While each person joins yoga for a different reason — exercise, stress management or for a mind-body connection — it has the ability to fulfill all of those needs and more, especially for those who use wheelchairs.
“I think physically for someone in a chair it’s good to counteract the flexing posture of sitting by doing the opposite extension poses,” Moore says. “So a lot of benefits are for their posture, their spine, their neck, get a forward head also in their chair.”
In class, Moore tells her students it’s more important what happens off the mat than what’s on the mat. By teaching the main principles of yoga, her students can use them in everyday life to help with breathing, posture, stress management and overall awareness of body and self.
A Changing Voice
Being aware made a tremendous impact on Sanford’s life.
Through his yoga practice, he achieved that tingling feeling throughout his body he felt after first being injured. Although he knows it won’t help him walk again, he says it helps clue him into when he is developing a pressure sore or when he should use the bathroom.

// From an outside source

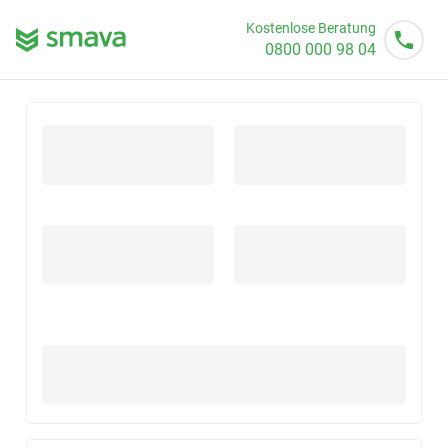
Kostenlose Beratung
0800 000 98 04
Mo - So von 08 - 20 Uhr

“With a spinal-cord injury, your mind never stops talking to your body or your body never stops talking to your mind. It just changes its voice,” Sanford says. “It’s like your body has laryngitis and your mind can’t hear it, but it’s still communicating and some sort of mind-body practice allows you to
recognize that there’s still a lot of dynamic flowing through mind and body — it’s just much more subtle.”
Just as it helps mentally with the mind-body connection, yoga has the same effects of any good exercise — building strength, increasing flexibility and balance and boosting energy levels.
These advantages have impacted Dailey, who, before yoga, had a lot of trouble transferring. Sanford taught Dailey how to push through his feet to ground himself to the Earth, rather than dragging his bottom half along.
“I never really had a connection to the Earth, and when they lifted me out of the chair and put me on the floor on the mat, it’s hard to put into words. But I was part of the group and part of the room, and the injury didn’t matter anymore,” Dailey says.
As Dailey returns home from his weekly yoga class, he transfers seamlessly to the couch, something he’s never been able to do before. Seven years after his first class, Dailey is hooked on yoga and never turning back.